Build count[] from s1 (increment). For the first len(s1) chars of s2, decrement count[]. Check allZero. Then slide: decrement for incoming s2[i], increment for outgoing s2[i - len(s1)]. Check allZero each step. Time O(n + m) where n=len(s1), m=len(s2). Space O(1) (26-char alphabet).

When to use

Any "does s2 contain an anagram/permutation of s1" style problem. Also the building block for Find All Anagrams in a String (LC 438).

When NOT to use

When you need all positions (return list) - solve a slight variant. When s1 is longer than s2 (early return false). When the alphabet is large (use HashMap instead of array).

Key Insights

What to Know Cold

  • Two strings are anagrams iff their sorted forms are equal - equivalently, their frequency maps are identical.
  • The balance array trick (count from s1, subtract s2) avoids a full map comparison on every window slide.
  • Tracking a `matches` counter (26 initially, decremented when count[i] reaches 0) reduces the allZero check to O(1).
  • The window is exactly fixed at len(s1) - use the simpler fixed-window structure rather than variable-window.
  • Out-going character restoration: when a character leaves the window, its count increments back; if it was 0 (matched), it now unmatches.

1 example

Worked Examples

Fixed window anagram check - Python

Check if "eidbaooo" contains any permutation of "ab".

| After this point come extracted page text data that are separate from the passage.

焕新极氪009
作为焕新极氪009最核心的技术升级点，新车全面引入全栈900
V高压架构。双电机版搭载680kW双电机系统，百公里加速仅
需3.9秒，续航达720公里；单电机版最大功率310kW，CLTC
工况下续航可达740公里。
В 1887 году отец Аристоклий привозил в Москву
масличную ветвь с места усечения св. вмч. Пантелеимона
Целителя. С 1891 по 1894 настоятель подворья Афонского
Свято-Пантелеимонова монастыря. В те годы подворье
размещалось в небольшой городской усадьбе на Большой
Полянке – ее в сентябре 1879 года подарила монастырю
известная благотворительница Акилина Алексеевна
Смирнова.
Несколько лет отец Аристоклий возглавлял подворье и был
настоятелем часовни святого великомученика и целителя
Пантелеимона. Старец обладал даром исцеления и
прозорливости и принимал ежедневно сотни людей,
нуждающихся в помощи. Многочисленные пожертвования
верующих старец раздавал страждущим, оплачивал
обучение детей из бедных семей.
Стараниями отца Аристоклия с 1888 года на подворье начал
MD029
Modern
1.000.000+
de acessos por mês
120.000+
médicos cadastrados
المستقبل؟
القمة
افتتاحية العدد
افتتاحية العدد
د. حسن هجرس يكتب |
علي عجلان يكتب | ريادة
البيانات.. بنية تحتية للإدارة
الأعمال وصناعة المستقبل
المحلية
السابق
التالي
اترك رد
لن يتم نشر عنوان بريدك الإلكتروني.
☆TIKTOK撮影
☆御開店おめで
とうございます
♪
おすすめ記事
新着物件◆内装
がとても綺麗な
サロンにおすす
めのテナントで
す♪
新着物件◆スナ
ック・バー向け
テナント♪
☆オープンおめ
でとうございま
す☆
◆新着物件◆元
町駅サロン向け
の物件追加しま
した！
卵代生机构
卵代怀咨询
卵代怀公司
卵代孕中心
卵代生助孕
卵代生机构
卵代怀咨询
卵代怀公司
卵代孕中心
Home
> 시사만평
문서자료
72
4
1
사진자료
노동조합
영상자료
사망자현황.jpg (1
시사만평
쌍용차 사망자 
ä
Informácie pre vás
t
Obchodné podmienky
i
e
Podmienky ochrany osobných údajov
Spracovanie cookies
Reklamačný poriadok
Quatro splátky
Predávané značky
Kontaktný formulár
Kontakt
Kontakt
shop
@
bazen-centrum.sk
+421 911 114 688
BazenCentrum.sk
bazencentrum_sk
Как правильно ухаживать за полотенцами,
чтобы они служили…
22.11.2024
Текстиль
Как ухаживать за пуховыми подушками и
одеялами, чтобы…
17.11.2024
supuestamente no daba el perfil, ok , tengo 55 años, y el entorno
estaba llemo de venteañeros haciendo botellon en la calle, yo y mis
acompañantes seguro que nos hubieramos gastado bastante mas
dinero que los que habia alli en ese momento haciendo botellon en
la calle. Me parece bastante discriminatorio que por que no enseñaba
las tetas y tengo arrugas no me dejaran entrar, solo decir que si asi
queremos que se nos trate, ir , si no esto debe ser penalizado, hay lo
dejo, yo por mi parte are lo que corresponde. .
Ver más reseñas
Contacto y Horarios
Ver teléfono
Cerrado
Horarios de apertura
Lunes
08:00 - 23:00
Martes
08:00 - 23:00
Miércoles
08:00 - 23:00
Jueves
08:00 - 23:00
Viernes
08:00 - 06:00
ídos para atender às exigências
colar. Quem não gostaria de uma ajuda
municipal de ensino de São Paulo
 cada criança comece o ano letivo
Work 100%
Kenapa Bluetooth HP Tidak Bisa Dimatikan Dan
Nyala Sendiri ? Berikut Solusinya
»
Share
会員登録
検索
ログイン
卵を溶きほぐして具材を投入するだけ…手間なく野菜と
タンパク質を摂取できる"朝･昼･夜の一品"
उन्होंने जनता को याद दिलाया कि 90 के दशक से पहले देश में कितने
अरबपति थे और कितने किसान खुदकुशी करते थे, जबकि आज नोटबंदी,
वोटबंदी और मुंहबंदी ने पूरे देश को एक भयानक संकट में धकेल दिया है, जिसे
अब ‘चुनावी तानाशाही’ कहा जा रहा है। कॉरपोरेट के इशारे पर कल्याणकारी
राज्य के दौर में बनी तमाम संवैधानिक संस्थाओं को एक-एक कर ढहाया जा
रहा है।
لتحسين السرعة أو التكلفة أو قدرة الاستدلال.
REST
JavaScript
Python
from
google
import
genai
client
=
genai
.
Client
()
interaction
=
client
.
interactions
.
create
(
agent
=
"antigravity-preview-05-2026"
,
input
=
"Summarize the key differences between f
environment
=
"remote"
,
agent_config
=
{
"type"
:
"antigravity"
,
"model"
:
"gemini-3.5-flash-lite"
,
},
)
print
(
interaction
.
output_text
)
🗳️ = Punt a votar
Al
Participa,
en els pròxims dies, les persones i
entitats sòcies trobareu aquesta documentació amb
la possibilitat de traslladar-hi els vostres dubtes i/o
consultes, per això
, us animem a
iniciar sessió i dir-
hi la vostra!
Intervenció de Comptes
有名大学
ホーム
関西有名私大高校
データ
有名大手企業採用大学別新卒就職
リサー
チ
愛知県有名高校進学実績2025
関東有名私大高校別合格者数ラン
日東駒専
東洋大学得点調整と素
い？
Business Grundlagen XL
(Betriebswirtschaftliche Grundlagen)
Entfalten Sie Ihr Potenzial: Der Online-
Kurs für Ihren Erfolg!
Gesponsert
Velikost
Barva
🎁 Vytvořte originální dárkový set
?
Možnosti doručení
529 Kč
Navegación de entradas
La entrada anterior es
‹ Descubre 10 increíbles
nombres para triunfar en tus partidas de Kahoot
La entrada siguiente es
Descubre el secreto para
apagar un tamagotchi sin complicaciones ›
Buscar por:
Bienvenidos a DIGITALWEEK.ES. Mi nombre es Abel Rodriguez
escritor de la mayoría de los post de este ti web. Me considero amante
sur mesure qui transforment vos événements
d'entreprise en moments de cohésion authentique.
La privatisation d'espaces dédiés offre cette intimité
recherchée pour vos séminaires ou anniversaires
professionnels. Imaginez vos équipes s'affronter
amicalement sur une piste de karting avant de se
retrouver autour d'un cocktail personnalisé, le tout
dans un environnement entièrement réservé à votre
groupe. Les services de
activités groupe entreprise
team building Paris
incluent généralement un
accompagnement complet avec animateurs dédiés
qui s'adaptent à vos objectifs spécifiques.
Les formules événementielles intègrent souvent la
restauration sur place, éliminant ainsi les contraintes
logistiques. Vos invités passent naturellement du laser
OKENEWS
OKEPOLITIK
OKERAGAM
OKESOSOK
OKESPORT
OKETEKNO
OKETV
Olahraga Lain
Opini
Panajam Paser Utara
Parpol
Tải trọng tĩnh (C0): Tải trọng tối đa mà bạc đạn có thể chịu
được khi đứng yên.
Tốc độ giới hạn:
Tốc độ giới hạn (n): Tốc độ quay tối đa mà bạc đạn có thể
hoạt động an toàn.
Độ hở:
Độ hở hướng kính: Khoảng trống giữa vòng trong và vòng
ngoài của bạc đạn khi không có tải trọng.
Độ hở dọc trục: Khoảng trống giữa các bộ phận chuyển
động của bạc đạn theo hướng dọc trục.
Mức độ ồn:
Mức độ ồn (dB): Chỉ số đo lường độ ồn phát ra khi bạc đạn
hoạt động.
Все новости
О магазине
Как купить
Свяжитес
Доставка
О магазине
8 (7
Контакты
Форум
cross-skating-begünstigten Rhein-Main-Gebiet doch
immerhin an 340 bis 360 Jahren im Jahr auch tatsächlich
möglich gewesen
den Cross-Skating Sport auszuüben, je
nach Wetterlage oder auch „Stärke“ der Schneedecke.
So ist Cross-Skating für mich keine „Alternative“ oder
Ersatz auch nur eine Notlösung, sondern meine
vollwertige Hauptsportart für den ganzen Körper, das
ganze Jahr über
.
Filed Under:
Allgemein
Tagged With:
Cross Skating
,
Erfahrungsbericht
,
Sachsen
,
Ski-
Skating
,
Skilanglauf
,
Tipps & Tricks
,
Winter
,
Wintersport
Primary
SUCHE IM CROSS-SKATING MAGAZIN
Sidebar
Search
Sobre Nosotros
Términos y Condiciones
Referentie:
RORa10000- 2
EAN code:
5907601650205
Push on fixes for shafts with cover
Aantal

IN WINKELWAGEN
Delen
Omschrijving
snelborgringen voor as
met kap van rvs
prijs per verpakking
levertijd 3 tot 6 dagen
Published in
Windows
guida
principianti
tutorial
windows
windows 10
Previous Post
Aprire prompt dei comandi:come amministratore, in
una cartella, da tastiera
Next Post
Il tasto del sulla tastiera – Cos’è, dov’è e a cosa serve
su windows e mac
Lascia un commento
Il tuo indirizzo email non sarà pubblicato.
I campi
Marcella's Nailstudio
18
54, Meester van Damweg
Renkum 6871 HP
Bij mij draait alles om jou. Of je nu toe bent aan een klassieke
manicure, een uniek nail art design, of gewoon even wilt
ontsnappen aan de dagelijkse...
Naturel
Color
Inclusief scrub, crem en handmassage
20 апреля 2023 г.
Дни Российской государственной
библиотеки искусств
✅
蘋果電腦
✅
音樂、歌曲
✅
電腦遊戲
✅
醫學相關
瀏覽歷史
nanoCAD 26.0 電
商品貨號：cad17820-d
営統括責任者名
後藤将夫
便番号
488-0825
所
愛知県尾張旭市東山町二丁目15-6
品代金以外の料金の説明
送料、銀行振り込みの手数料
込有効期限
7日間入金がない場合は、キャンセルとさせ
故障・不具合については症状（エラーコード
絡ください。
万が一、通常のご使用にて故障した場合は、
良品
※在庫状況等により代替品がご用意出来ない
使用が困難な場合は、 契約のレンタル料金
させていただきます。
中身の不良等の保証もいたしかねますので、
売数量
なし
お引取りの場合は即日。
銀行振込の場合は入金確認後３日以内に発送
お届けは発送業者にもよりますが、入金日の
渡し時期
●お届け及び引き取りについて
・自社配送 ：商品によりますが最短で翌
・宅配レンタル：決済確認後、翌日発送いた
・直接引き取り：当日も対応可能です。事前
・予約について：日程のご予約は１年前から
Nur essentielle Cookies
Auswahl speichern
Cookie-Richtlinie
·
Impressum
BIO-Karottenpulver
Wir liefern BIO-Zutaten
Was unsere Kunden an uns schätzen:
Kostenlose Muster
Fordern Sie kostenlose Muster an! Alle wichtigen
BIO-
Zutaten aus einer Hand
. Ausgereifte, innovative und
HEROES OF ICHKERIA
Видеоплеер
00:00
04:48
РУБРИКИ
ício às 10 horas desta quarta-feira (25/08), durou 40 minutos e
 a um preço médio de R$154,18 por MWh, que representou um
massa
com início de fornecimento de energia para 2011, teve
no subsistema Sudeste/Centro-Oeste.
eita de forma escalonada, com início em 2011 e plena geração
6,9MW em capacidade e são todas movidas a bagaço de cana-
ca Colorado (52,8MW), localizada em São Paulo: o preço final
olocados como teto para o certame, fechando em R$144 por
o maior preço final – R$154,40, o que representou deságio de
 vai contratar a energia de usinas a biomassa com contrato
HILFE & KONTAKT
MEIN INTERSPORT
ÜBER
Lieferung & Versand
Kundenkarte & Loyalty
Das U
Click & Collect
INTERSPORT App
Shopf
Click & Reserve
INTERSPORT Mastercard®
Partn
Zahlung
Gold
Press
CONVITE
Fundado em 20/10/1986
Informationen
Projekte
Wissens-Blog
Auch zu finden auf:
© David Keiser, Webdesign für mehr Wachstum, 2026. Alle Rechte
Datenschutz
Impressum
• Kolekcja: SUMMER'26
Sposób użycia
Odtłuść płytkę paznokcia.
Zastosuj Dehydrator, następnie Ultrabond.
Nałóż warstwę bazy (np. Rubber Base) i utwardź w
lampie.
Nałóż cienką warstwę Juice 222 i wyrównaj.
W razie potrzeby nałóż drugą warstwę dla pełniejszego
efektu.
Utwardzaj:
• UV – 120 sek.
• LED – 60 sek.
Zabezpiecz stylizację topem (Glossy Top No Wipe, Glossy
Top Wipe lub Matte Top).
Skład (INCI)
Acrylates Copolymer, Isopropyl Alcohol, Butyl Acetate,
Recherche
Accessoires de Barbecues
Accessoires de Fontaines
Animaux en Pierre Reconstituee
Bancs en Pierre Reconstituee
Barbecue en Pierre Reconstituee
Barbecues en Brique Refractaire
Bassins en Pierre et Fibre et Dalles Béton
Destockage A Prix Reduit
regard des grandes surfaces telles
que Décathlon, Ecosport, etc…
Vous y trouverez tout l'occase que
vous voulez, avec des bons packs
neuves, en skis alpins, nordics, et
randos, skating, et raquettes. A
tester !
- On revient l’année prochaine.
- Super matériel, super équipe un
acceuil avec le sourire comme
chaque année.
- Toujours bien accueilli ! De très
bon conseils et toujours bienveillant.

Counter of s1; slide window of len(s1) over s2; compare Counters.

from collections import Counter
def checkInclusion(s1: str, s2: str) -> bool:
    if len(s1) > len(s2): return False
    c1 = Counter(s1)
    window = Counter(s2[:len(s1)])
    if c1 == window: return True
    for i in range(len(s1), len(s2)):
        window[s2[i]] += 1
        out = s2[i - len(s1)]
        window[out] -= 1
        if window[out] == 0: del window[out]
        if c1 == window: return True
    return False
# "ab","eidbaooo" → True

Output: True

Pattern directly generalises to Find All Anagrams and Minimum Window; fixed-window frequency-map comparison is a very common interview building block.